Matt Rogers, president of Commodity Weather Group in Bethesda, Maryland, told Bloomberg today could beat 16 January, 2009, the coldest day of the century.

 

The Governor of Minnesota closed all the schools in his state, while the mayor of Indianapolis, Greg Ballard, banned driving except in emergencies – the first time the city has issued such a strict travel warning since 1978. Mr Ballard said: “This extreme cold poses a serious health and safety risk and for that reason the city is asking people to proactively prepare.”

 

In many areas, particularly in the Midwest and Northern Plains, the cold was considered life-threatening. Hypothermia is a major risk at temperatures of below -25C, while frostbite can take hold in less than 10 minutes at -37C. At ‑45C, uncovered skin could freeze within five minutes. The windchill in Comertown, Montana, close to the border with Canada, is expected make temperatures feel as low as -52C.
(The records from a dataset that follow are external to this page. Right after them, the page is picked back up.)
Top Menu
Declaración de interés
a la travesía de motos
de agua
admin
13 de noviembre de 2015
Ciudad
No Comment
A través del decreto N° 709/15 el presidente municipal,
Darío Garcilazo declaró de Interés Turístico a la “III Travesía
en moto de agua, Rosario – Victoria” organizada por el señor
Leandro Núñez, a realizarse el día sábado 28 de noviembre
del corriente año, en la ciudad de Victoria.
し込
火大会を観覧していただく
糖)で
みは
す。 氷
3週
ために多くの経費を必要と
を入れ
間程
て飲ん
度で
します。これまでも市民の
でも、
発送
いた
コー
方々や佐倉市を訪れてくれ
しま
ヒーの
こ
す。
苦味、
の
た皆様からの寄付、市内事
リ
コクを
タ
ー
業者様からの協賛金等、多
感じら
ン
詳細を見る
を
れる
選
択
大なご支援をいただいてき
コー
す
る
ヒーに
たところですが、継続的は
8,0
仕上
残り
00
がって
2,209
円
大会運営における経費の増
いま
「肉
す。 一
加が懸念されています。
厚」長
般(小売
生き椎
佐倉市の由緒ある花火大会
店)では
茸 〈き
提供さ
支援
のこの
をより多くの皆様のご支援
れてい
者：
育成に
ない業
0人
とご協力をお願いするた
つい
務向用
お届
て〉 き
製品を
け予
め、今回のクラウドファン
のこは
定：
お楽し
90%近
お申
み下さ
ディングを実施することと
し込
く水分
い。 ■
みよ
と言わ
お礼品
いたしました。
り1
Chicago’s National Weather Service office reported that Monday’s low of -26C at O’Hare International Airport beat a record set in 1884 and equalled in 1988. In Fargo, the largest city in North Dakota, temperatures sank below ‑35C. Motorists were advised in that state and its neighbour South Dakota to carry survival kits and a charged mobile phone in case they found themselves stranded in the perilous weather.

 

At least 13 people are thought to have died as a result of the extreme conditions already, including several road accidents, a man who succumbed to hypothermia in Wisconsin, and a worker crushed by a massive pile of road salt at a storage facility in Philadelphia. An elderly Alzheimer’s sufferer from rural New York state wandered out into the snow; she was later found dead from the cold, around 100 yards from her home.

 

The arctic freeze only exacerbated the problems caused by a weekend of heavy snowfall that had covered parts of Canada and the northern US in up to 60cm. In Detroit, where 25cm fell, the heavy snow was thought to have caused a roof to collapse, though no one was killed in the incident.

 

Meanwhile in St Louis, shopping centres, cinemas, restaurants and several major tourist sites were shuttered, including the zoo and the city’s famous Gateway Arch. Even a nearby ski resort, Hidden Valley, was forced to close its slopes.

 

In Newfoundland, Canada, a power outage on Sunday left 90,000 homes without electricity, a pattern repeated in several locations across the US. Though northern states were the worst affected, record-breaking low temperatures were also expected as far south as Atlanta. While farmers in South Dakota worried about keeping their cattle alive through the dangerous chill, down in Florida, citrus farmers were reported to be equally concerned about the effect of a prolonged freeze on their crops.

 

There was at least one good news story to emerge from the bad weather, however. The family of a missing New York man, 20-year-old Nicholas Simmons, found him sleeping rough on the streets of Washington, DC, thanks to a newspaper gallery illustrating the effects of the polar vortex.

 

Mr Simmons reportedly left his home in upstate New York last Wednesday evening. His family reported him missing and set up a Facebook page to plead for help in finding him. Then, on Sunday, a photograph of a young homeless man warming himself on a Washington steam grate, taken by the Associated Press photographer Jacquelyn Martin, appeared in a photo-spread in USA Today.

 

The young homeless man was Mr Simmons, whose mother spotted the image and contacted Ms Martin and Washington DC police, who found the young man still in the area where he had been photographed. He was taken to hospital and later reunited with his parents.